Start of DATA SECTION
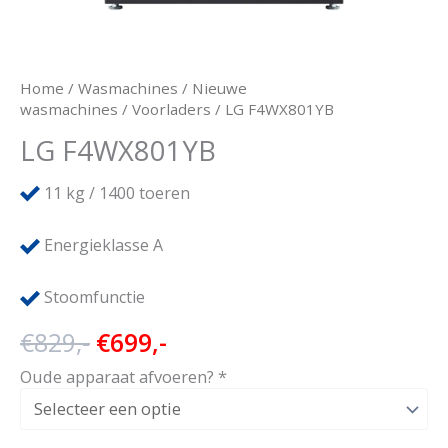
Home
/
Wasmachines
/
Nieuwe
wasmachines
/
Voorladers
/ LG F4WX801YB
LG F4WX801YB
11
kg / 1400 toeren
Energieklasse A
Stoomfunctie
Oorspronkelijke
Huidige
€
829,-
€
699,-
prijs
prijs
Oude apparaat afvoeren?
*
was:
is:
€829,-.
€699,-.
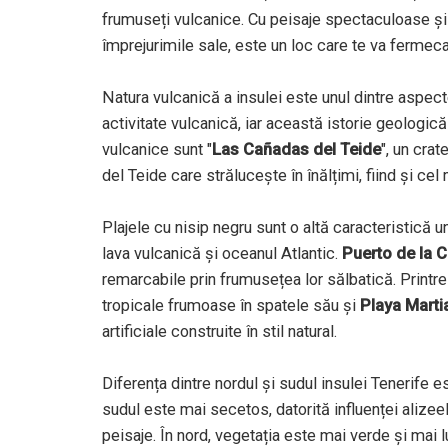
frumuseți vulcanice. Cu peisaje spectaculoase și
împrejurimile sale, este un loc care te va fermeca
Natura vulcanică a insulei este unul dintre aspect
activitate vulcanică, iar această istorie geologic
vulcanice sunt "
Las Cañadas del Teide
", un crat
del Teide care strălucește în înălțimi, fiind și cel 
Plajele cu nisip negru sunt o altă caracteristică un
lava vulcanică și oceanul Atlantic.
Puerto de la 
remarcabile prin frumusețea lor sălbatică. Printr
tropicale frumoase în spatele său și
Playa Marti
artificiale construite în stil natural.
Diferența dintre nordul și sudul insulei Tenerife 
sudul este mai secetos, datorită influenței alizee
peisaje. În nord, vegetația este mai verde și mai l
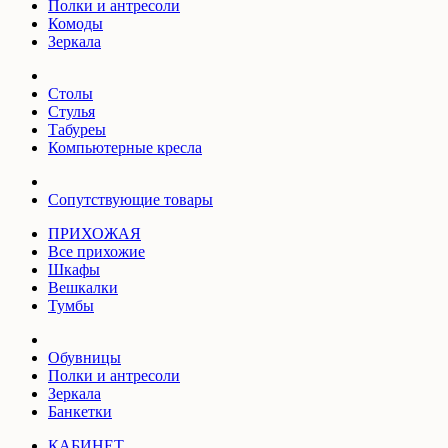
Полки и антресоли
Комоды
Зеркала
Столы
Стулья
Табуреы
Компьютерные кресла
Сопутствующие товары
ПРИХОЖАЯ
Все прихожие
Шкафы
Вешкалки
Тумбы
Обувницы
Полки и антресоли
Зеркала
Банкетки
КАБИНЕТ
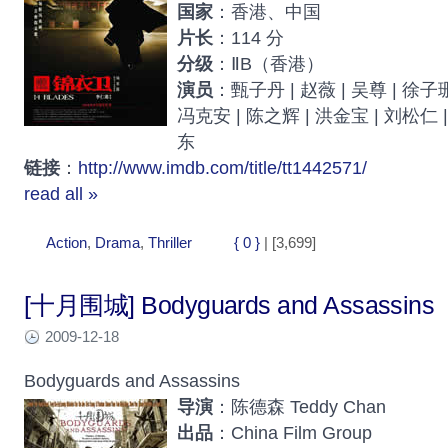
国家
：香港、中国
片长
：114 分
分级
：ⅡB（香港）
演员
：甄子丹 | 赵薇 | 吴尊 | 徐子珊
冯克安 | 陈之辉 | 洪金宝 | 刘松仁 |
东
链接
：
http://www.imdb.com/title/tt1442571/
read all »
Action
,
Drama
,
Thriller
{ 0 }
| [3,699]
[十月围城] Bodyguards and Assassins
2009-12-18
Bodyguards and Assassins
导演
：陈德森 Teddy Chan
出品
：China Film Group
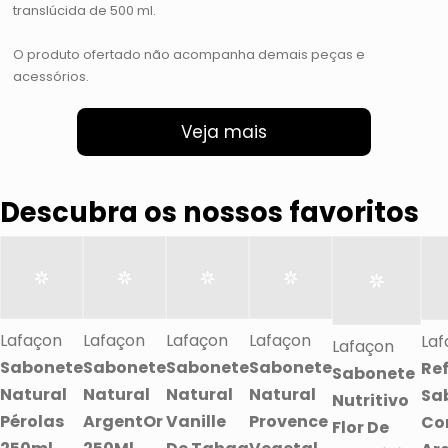
translúcida de 500 ml.
O produto ofertado não acompanha demais peças e
acessórios.
Veja mais
Descubra os nossos favoritos
Lafaçon
Lafaçon
Lafaçon
Lafaçon
Laf
Lafaçon
Sabonete
Sabonete
Sabonete
Sabonete
Ref
Sabonete
Natural
Natural
Natural
Natural
Sa
Nutritivo
Pérolas
ArgentOr
Vanille
Provence
Co
Flor De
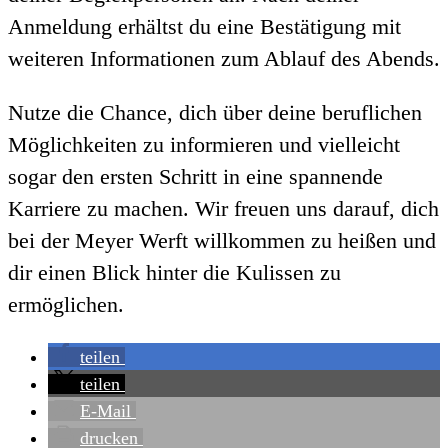
Anmeldung erhältst du eine Bestätigung mit
weiteren Informationen zum Ablauf des Abends.
Nutze die Chance, dich über deine beruflichen
Möglichkeiten zu informieren und vielleicht
sogar den ersten Schritt in eine spannende
Karriere zu machen. Wir freuen uns darauf, dich
bei der Meyer Werft willkommen zu heißen und
dir einen Blick hinter die Kulissen zu
ermöglichen.
teilen
teilen
E-Mail
drucken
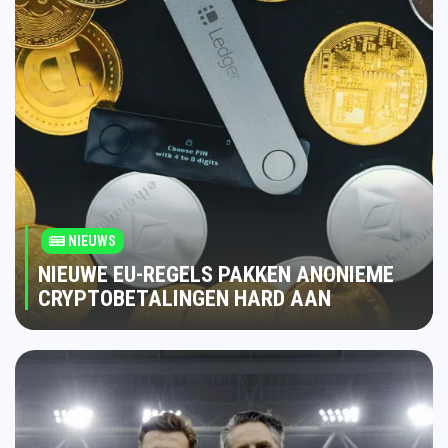
NIEUWS
NIEUWE EU-REGELS PAKKEN ANONIEME
CRYPTOBETALINGEN HARD AAN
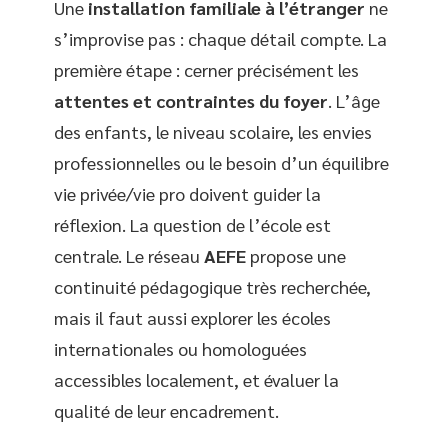
Une
installation familiale à l’étranger
ne
s’improvise pas : chaque détail compte. La
première étape : cerner précisément les
attentes et contraintes du foyer
. L’âge
des enfants, le niveau scolaire, les envies
professionnelles ou le besoin d’un équilibre
vie privée/vie pro doivent guider la
réflexion. La question de l’école est
centrale. Le réseau
AEFE
propose une
continuité pédagogique très recherchée,
mais il faut aussi explorer les écoles
internationales ou homologuées
accessibles localement, et évaluer la
qualité de leur encadrement.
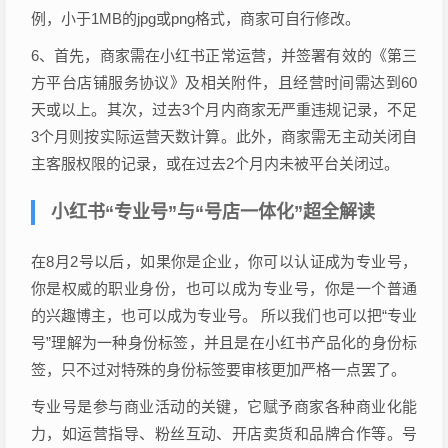
例，小于1MB的jpg或png格式，商家可自行修改。
6、首先，商家需在小红书正常运营，并签署有效的《第三
方平台店铺服务协议》及相关附件，且经营时间需达到60
天或以上。其次，过去3个月内商家无严重违规记录，不足
3个月则按实际运营天数计算。此外，商家需无主动关闭自
主客服权限的记录，或在过去2个月内未被平台关闭过。
小红书“专业号”与“号店一体化”超全解读
在8月2号以后，如果你是企业，你可以认证成为专业号，
你是权威的职业身份，也可以成为专业号，你是一个普通
的兴趣博主，也可以成为专业号。 所以我们也可以把“专业
号”理解为一种身份标签，并且是在小红书产品化的身份标
签，只不过对特殊的身份标签要审核更加严格一点罢了。
专业号是参与商业活动的关键，它赋予商家各种商业化能
力，如运营指导、粉丝互动、开店卖货和品牌合作等。号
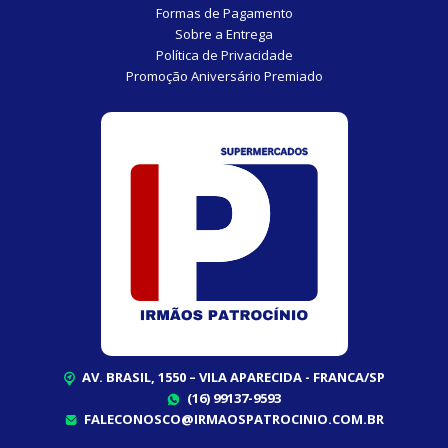
Formas de Pagamento
Sobre a Entrega
Política de Privacidade
Promoção Aniversário Premiado
AV. BRASIL, 1550 – VILA APARECIDA - FRANCA/SP
(16) 99137-9593
FALECONOSCO@IRMAOSPATROCINIO.COM.BR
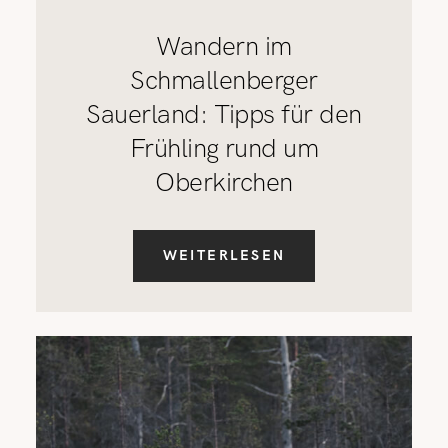
Wandern im
Schmallenberger
Sauerland: Tipps für den
Frühling rund um
Oberkirchen
WEITERLESEN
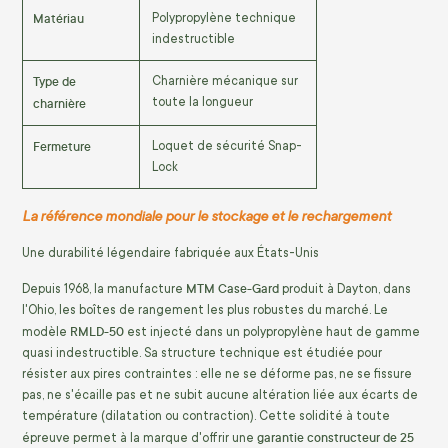
Matériau
Polypropylène technique
indestructible
Type de
Charnière mécanique sur
charnière
toute la longueur
Fermeture
Loquet de sécurité Snap-
Lock
La référence mondiale pour le stockage et le rechargement
Une durabilité légendaire fabriquée aux États-Unis
MTM Case-Gard
Depuis 1968, la manufacture
produit à Dayton, dans
l'Ohio, les boîtes de rangement les plus robustes du marché. Le
RMLD-50
modèle
est injecté dans un polypropylène haut de gamme
quasi indestructible. Sa structure technique est étudiée pour
résister aux pires contraintes : elle ne se déforme pas, ne se fissure
pas, ne s'écaille pas et ne subit aucune altération liée aux écarts de
température (dilatation ou contraction). Cette solidité à toute
garantie constructeur de 25
épreuve permet à la marque d'offrir une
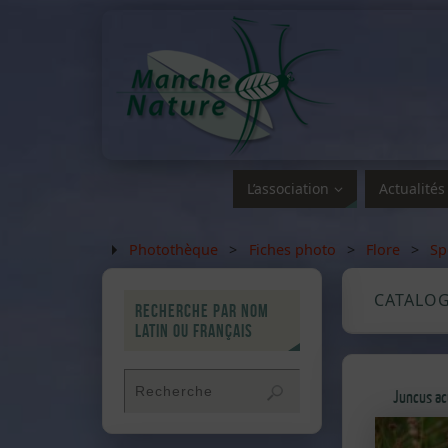
L’association
Actualités
Photothèque
>
Fiches photo
>
Flore
>
Sp
CATALO
Recherche par nom
latin ou français
Juncus ac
End of DATA SECTION
| WHAT YOU WILL DO |
The output has to match the data above line for line, except that pictures are dropped.

| ANSWER BELOW |
Home
/
Wasmachines
/
Nieuwe
wasmachines
/
Voorladers
/ LG F4WX801YB
LG F4WX801YB
11
kg / 1400 toeren
Energieklasse A
Stoomfunctie
Oorspronkelijke
Huidige
€
829,-
€
699,-
prijs
prijs
Oude apparaat afvoeren?
*
was:
is:
€829,-.
€699,-.
frumuseți vulcanice. Cu peisaje spectaculoase și
împrejurimile sale, este un loc care te va fermeca
Natura vulcanică a insulei este unul dintre aspect
activitate vulcanică, iar această istorie geologic
vulcanice sunt "
Las Cañadas del Teide
", un crat
del Teide care strălucește în înălțimi, fiind și cel 
Plajele cu nisip negru sunt o altă caracteristică un
lava vulcanică și oceanul Atlantic.
Puerto de la 
remarcabile prin frumusețea lor sălbatică. Printr
tropicale frumoase în spatele său și
Playa Marti
artificiale construite în stil natural.
Diferența dintre nordul și sudul insulei Tenerife 
sudul este mai secetos, datorită influenței alizee
peisaje. În nord, vegetația este mai verde și mai l
Полки и антресоли
Комоды
Зеркала
Столы
Стулья
Табуреы
Компьютерные кресла
Сопутствующие товары
ПРИХОЖАЯ
Все прихожие
Шкафы
Вешкалки
Тумбы
Обувницы
Полки и антресоли
Зеркала
Банкетки
КАБИНЕТ
国家
：香港、中国
片长
：114 分
分级
：ⅡB（香港）
演员
：甄子丹 | 赵薇 | 吴尊 | 徐子珊
冯克安 | 陈之辉 | 洪金宝 | 刘松仁 |
东
链接
：
http://www.imdb.com/title/tt1442571/
read all »
Action
,
Drama
,
Thriller
{ 0 }
| [3,699]
[十月围城] Bodyguards and Assassins
2009-12-18
Bodyguards and Assassins
导演
：陈德森 Teddy Chan
出品
：China Film Group
translúcida de 500 ml.
O produto ofertado não acompanha demais peças e
acessórios.
Veja mais
Descubra os nossos favoritos
Lafaçon
Lafaçon
Lafaçon
Lafaçon
Laf
Lafaçon
Sabonete
Sabonete
Sabonete
Sabonete
Ref
Sabonete
Natural
Natural
Natural
Natural
Sa
Nutritivo
Pérolas
ArgentOr
Vanille
Provence
Co
Flor De
Anmeldung erhältst du eine Bestätigung mit
weiteren Informationen zum Ablauf des Abends.
Nutze die Chance, dich über deine beruflichen
Möglichkeiten zu informieren und vielleicht
sogar den ersten Schritt in eine spannende
Karriere zu machen. Wir freuen uns darauf, dich
bei der Meyer Werft willkommen zu heißen und
dir einen Blick hinter die Kulissen zu
ermöglichen.
teilen
teilen
E-Mail
drucken
NIEUWS
NIEUWE EU-REGELS PAKKEN ANONIEME
CRYPTOBETALINGEN HARD AAN
Une
installation familiale à l’étranger
ne
s’improvise pas : chaque détail compte. La
première étape : cerner précisément les
attentes et contraintes du foyer
. L’âge
des enfants, le niveau scolaire, les envies
professionnelles ou le besoin d’un équilibre
vie privée/vie pro doivent guider la
réflexion. La question de l’école est
centrale. Le réseau
AEFE
propose une
continuité pédagogique très recherchée,
mais il faut aussi explorer les écoles
internationales ou homologuées
accessibles localement, et évaluer la
qualité de leur encadrement.
例，小于1MB的jpg或png格式，商家可自行修改。
6、首先，商家需在小红书正常运营，并签署有效的《第三
方平台店铺服务协议》及相关附件，且经营时间需达到60
天或以上。其次，过去3个月内商家无严重违规记录，不足
3个月则按实际运营天数计算。此外，商家需无主动关闭自
主客服权限的记录，或在过去2个月内未被平台关闭过。
小红书“专业号”与“号店一体化”超全解读
在8月2号以后，如果你是企业，你可以认证成为专业号，
你是权威的职业身份，也可以成为专业号，你是一个普通
的兴趣博主，也可以成为专业号。 所以我们也可以把“专业
号”理解为一种身份标签，并且是在小红书产品化的身份标
签，只不过对特殊的身份标签要审核更加严格一点罢了。
专业号是参与商业活动的关键，它赋予商家各种商业化能
力，如运营指导、粉丝互动、开店卖货和品牌合作等。号
Formas de Pagamento
Sobre a Entrega
Política de Privacidade
Promoção Aniversário Premiado
AV. BRASIL, 1550 – VILA APARECIDA - FRANCA/SP
(16) 99137-9593
FALECONOSCO@IRMAOSPATROCINIO.COM.BR
Wandern im
Schmallenberger
Sauerland: Tipps für den
Frühling rund um
Oberkirchen
WEITERLESEN
Matériau
Polypropylène technique
indestructible
Type de
Charnière mécanique sur
charnière
toute la longueur
Fermeture
Loquet de sécurité Snap-
Lock
La référence mondiale pour le stockage et le rechargement
Une durabilité légendaire fabriquée aux États-Unis
MTM Case-Gard
Depuis 1968, la manufacture
produit à Dayton, dans
l'Ohio, les boîtes de rangement les plus robustes du marché. Le
RMLD-50
modèle
est injecté dans un polypropylène haut de gamme
quasi indestructible. Sa structure technique est étudiée pour
résister aux pires contraintes : elle ne se déforme pas, ne se fissure
pas, ne s'écaille pas et ne subit aucune altération liée aux écarts de
température (dilatation ou contraction). Cette solidité à toute
garantie constructeur de 25
épreuve permet à la marque d'offrir une
L’association
Actualités
Photothèque
>
Fiches photo
>
Flore
>
Sp
CATALO
Recherche par nom
latin ou français
Juncus ac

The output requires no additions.